The gambling industry posted its second-largest gain in gross gambling revenue (‘GGR’) during the past five years, with casinos retaining the majority share. Revenues from all forms of gambling rose 11,2% in 2015, up from the 8.4% increase in 2014.
Overall, gross gambling revenues are expected to expand from R26-billion in 2015 to R34,8-billion in 2020, a 6% compound annual increase.
These are some of the highlights from PwC’s fifth annual edition of the gaming industry entitled Gambling outlook for South Africa: 2016-2020. The publication focuses on segments within the gambling industry with detailed forecasts and analysis. Each segment details the key trends observed as well as key challenges and future prospects. The National Gambling Board of South Africa and the Casino Association of South Africa (CASA) is the source for historical data.
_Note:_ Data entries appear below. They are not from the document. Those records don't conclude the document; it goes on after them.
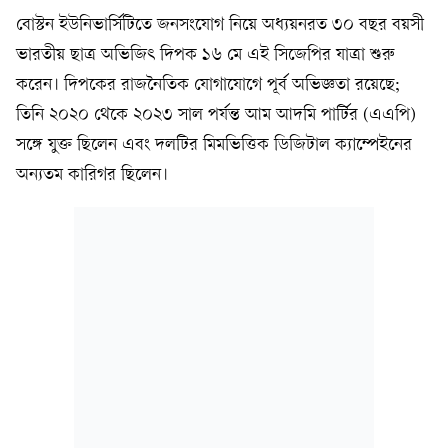
বোস্টন ইউনিভার্সিটিতে জনসংযোগ নিয়ে অধ্যয়নরত ৩০ বছর বয়সী
ভারতীয় ছাত্র অভিজিৎ দিপক ১৬ মে এই সিজেপির যাত্রা শুরু
করেন। দিপকের রাজনৈতিক যোগাযোগে পূর্ব অভিজ্ঞতা রয়েছে;
তিনি ২০২০ থেকে ২০২৩ সাল পর্যন্ত আম আদমি পার্টির (এএপি)
সঙ্গে যুক্ত ছিলেন এবং দলটির মিমভিত্তিক ডিজিটাল ক্যাম্পেইনের
অন্যতম কারিগর ছিলেন।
Pietro Calicchio, gambling industry leader for PwC South Africa, says: “The South African gambling industry continues to grow from a revenue perspective and continues to expand and invest large amounts in capital expenditure. As a business, however, the margins are low, a large portion of the costs are fixed, regulatory compliance is stringent and profitability depends on volume.
“An issue of particular concern to the industry is that of illegal gambling. CASA estimated that in 2016 illegal gambling cost the government R140-million in lost tax revenue.”
Periodic proposals to extend online gambling beyond online sports betting, which is currently permitted, to online casinos, online poker and other online gambling activities have not been approved to date.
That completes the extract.